The irony isn't lost on him. All those years of believing Vulcans were incapable of deep emotion, and here was Spock - carrying a love so profound it had literally taken root within him, manifesting as living flowers in his lungs. A love Jim had been too blind, too afraid to see.
"I was afraid of being truly seen," he admits, and the words feel like they're being torn from somewhere deep inside him. "Not just by Spock. By anyone. The captain persona was easier. The hero. The risk-taker. But to be truly known? To let someone see all of me - the broken parts, the scared parts?" His voice breaks. "I never thought I was worth that kind of love."
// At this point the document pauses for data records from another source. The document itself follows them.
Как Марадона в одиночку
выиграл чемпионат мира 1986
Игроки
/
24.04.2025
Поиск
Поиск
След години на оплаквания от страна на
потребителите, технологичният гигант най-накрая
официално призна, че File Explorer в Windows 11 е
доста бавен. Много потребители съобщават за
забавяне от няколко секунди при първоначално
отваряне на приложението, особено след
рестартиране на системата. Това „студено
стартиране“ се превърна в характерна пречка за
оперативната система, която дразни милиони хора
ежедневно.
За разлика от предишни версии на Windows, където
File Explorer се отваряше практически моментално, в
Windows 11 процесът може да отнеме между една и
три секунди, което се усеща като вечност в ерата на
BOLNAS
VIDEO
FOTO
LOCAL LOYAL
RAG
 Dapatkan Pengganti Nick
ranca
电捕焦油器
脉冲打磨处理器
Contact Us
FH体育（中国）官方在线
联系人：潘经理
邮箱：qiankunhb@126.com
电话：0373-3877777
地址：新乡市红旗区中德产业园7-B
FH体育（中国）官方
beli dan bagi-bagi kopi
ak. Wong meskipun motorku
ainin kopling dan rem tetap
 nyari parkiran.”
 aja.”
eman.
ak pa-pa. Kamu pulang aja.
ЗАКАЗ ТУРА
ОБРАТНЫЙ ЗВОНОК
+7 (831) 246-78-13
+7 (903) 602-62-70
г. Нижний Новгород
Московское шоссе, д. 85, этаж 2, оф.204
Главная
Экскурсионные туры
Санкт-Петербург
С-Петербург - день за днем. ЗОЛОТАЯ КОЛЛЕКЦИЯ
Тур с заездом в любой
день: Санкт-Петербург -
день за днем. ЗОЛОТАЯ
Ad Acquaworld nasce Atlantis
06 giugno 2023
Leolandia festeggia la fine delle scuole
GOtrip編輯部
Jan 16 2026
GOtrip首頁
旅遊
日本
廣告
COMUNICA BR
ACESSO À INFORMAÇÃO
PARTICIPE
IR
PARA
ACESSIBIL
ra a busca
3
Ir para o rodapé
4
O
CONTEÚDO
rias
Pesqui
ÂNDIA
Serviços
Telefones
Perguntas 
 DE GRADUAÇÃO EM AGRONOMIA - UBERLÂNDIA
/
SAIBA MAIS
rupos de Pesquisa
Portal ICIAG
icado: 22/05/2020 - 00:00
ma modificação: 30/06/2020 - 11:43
McCoy watches him, silent. There's no judgment in his eyes, only a deep, aching understanding that comes from years of friendship, of witnessing Jim's carefully constructed walls.
"And he loved me anyway," Jim says, and it's not a question. It's a revelation that hits him with the force of a physical blow. "Despite all of my running. Despite all of my fears. He loved me. Completely. Unconditionally." he wants to sob, “And I loved him.” the words almost inaudible as they leave his lips.
The weight of that realization settles into the room - a presence as tangible as Spock had always been, hovering just at the edge of Jim's perception, waiting. Always waiting.
McCoy's hand slides across the table, not quite touching Jim's, but close enough to offer a silent solidarity. "Some loves are patient," he says softly. "Some wait. Even when the waiting might destroy them."
The implication hangs in the air - that Spock had loved him enough to wait, to protect him even from the knowledge of that love. That the hanahaki that flowered in Spock’s lungs was both a testament to that love and its most painful manifestation.
Jim falls silent. The question hangs between them like a challenge, like a mirror reflecting truths he's spent years avoiding. Spock - logical, controlled Spock - had carried this feeling. Had loved him . Had watched Jim chase countless relationships, had stood by his side through countless adventures, had protected him time and again - all while holding this secret close to his heart.
"Tell me everything," Jim says finally. It's not a request. It's a demand.
McCoy sighs, and Jim knows the story about to unfold will change everything.